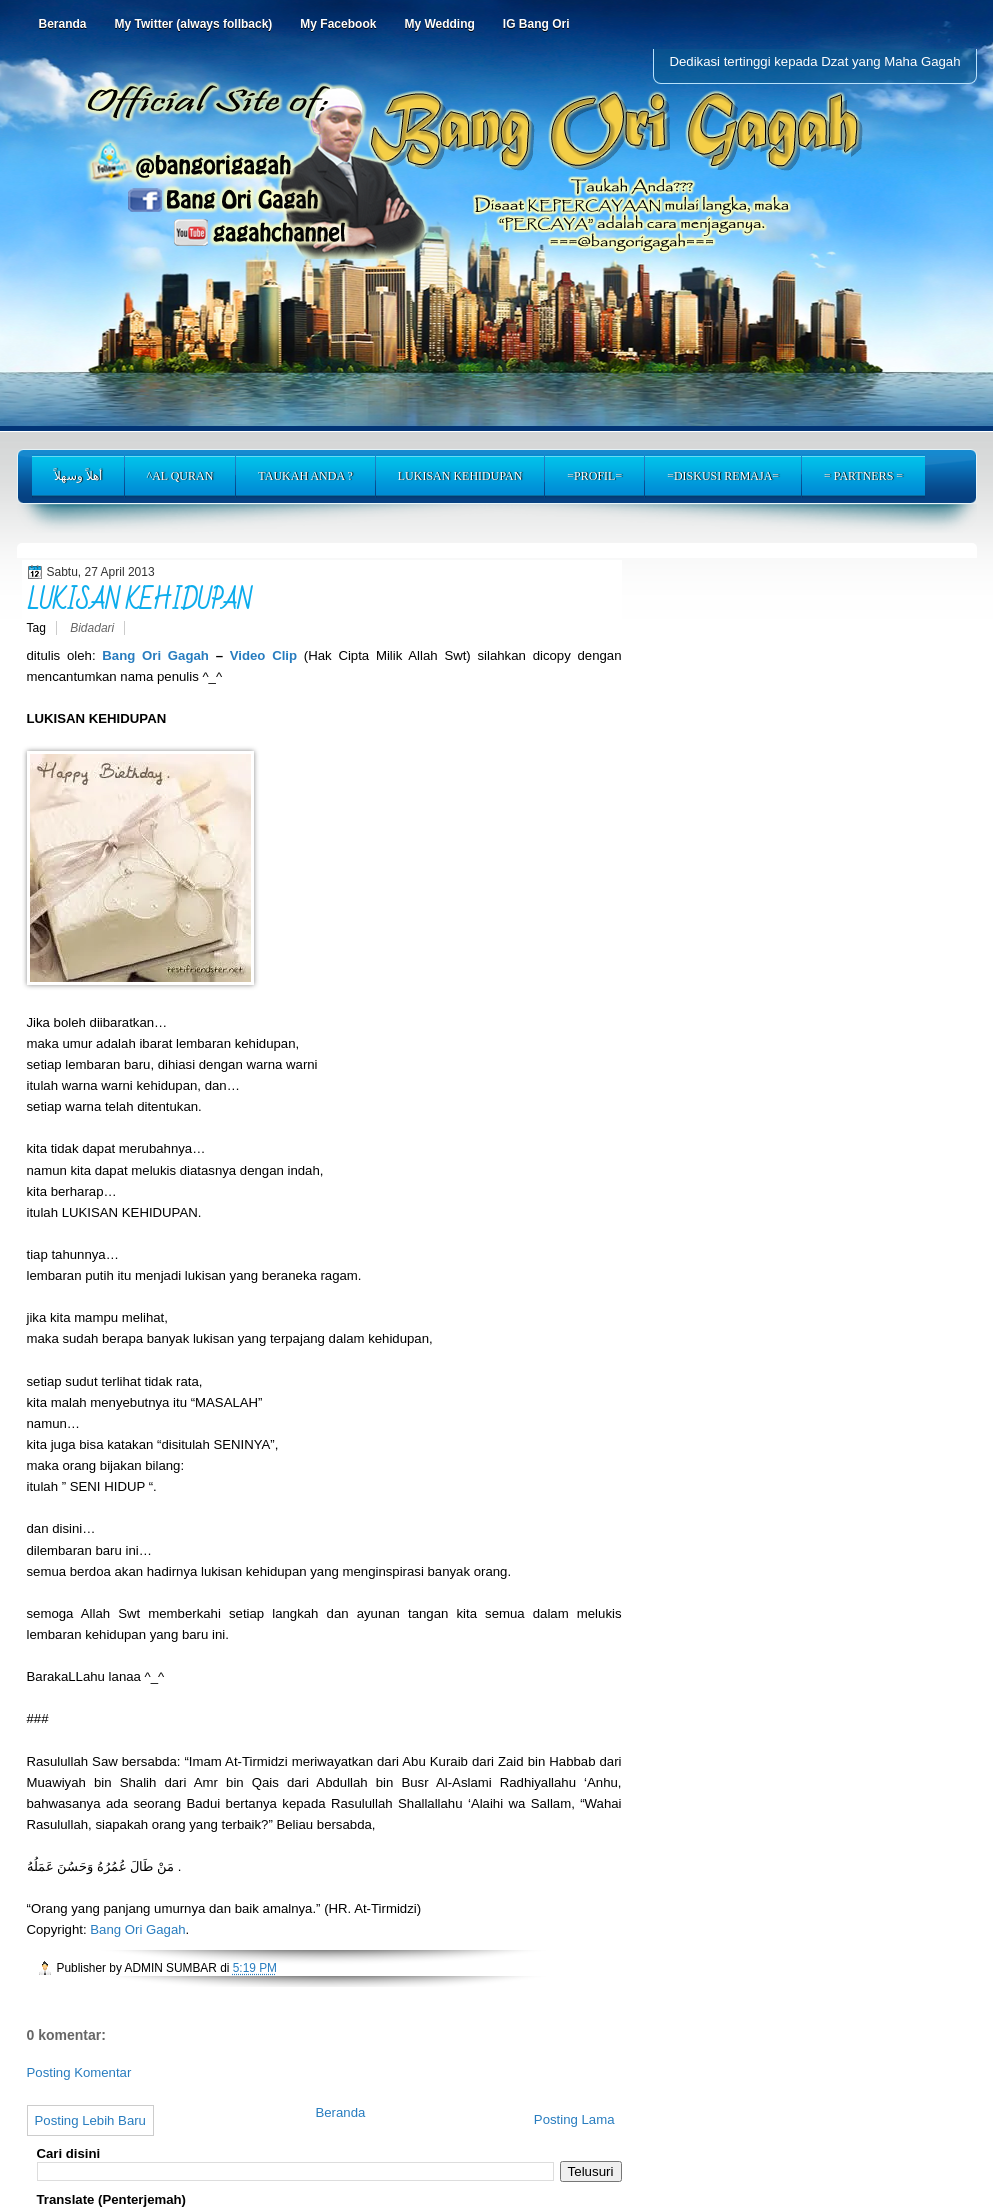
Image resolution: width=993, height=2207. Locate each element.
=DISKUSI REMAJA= (723, 476)
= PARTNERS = (863, 476)
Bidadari (92, 628)
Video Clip (263, 655)
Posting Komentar (79, 2072)
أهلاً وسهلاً (78, 476)
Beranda (340, 2112)
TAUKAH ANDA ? (305, 476)
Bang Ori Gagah (158, 655)
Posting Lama (574, 2119)
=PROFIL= (594, 476)
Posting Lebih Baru (90, 2120)
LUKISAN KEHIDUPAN (460, 476)
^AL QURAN (180, 476)
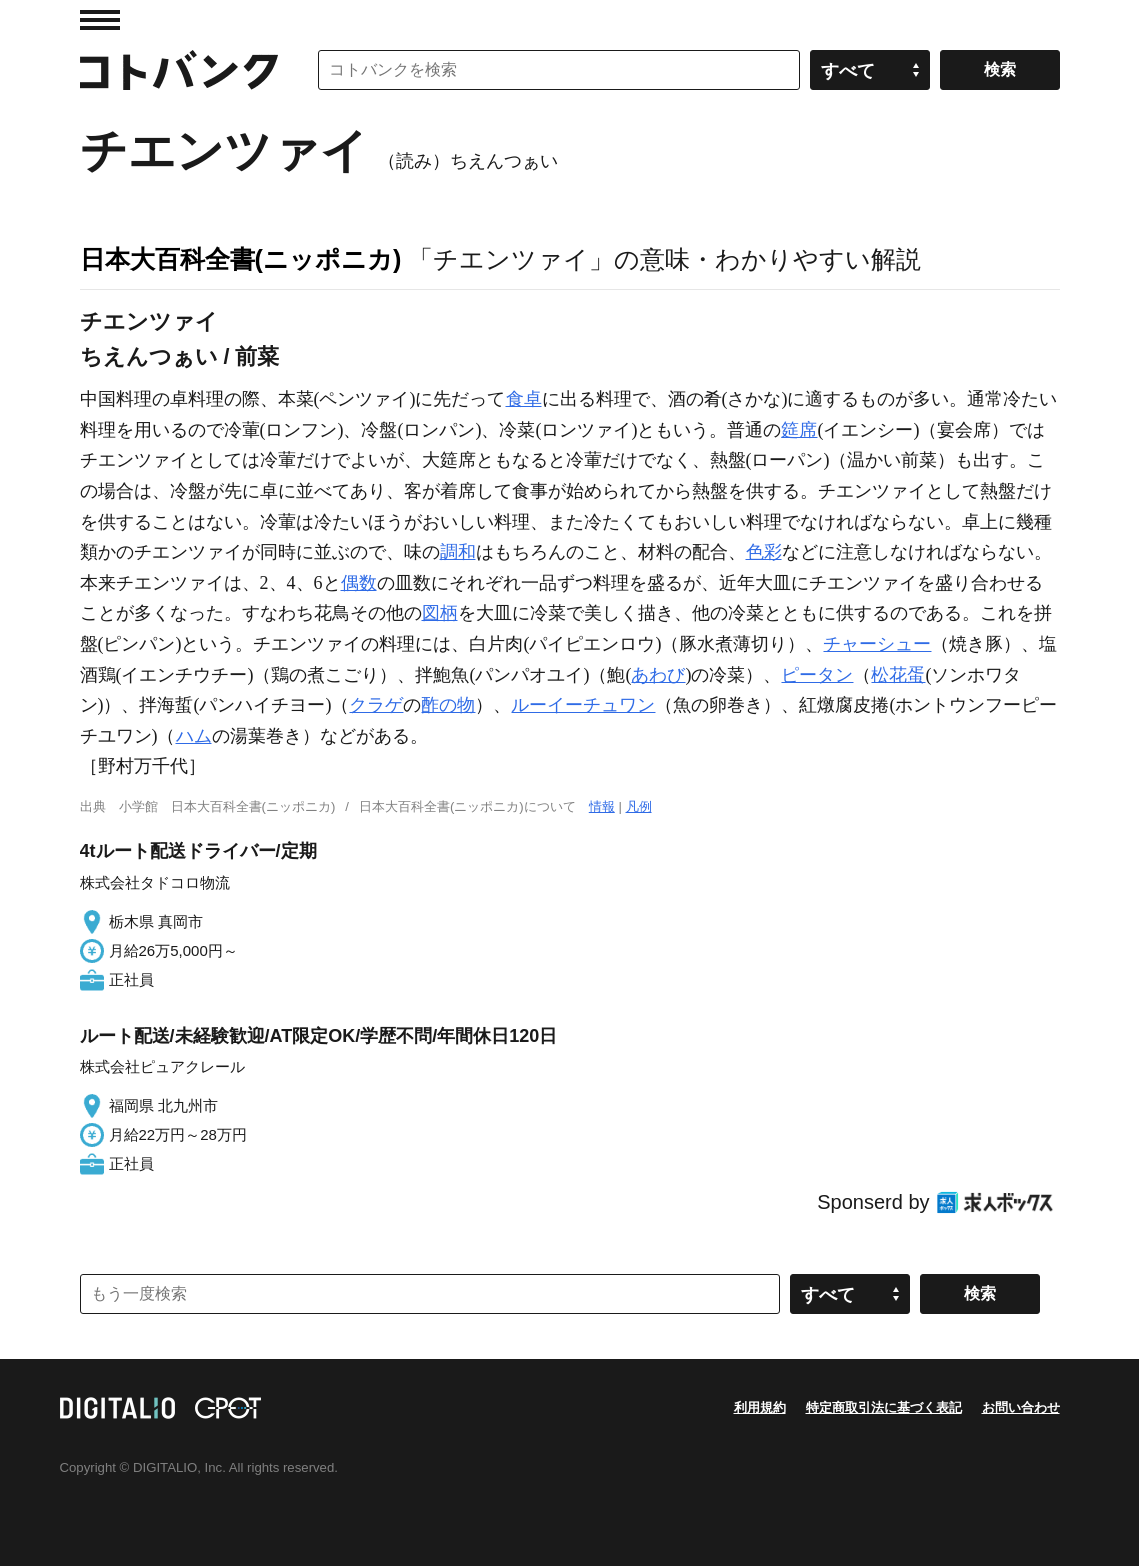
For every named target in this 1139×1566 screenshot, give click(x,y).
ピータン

######

Without the pictures, repeat the listing above exactly.

Image resolution: width=993, height=2207. Locate each element.
=DISKUSI REMAJA= (723, 476)
= PARTNERS = (863, 476)
Bidadari (92, 628)
Video Clip (263, 655)
Posting Komentar (79, 2072)
أهلاً وسهلاً (78, 476)
Beranda (340, 2112)
TAUKAH ANDA ? (305, 476)
Bang Ori Gagah (158, 655)
Posting Lama (574, 2119)
=PROFIL= (594, 476)
Posting Lebih Baru (90, 2120)
LUKISAN KEHIDUPAN (460, 476)
^AL QURAN (180, 476)
For every named target in this 1139×1566 screenshot, give click(x,y).
ピータン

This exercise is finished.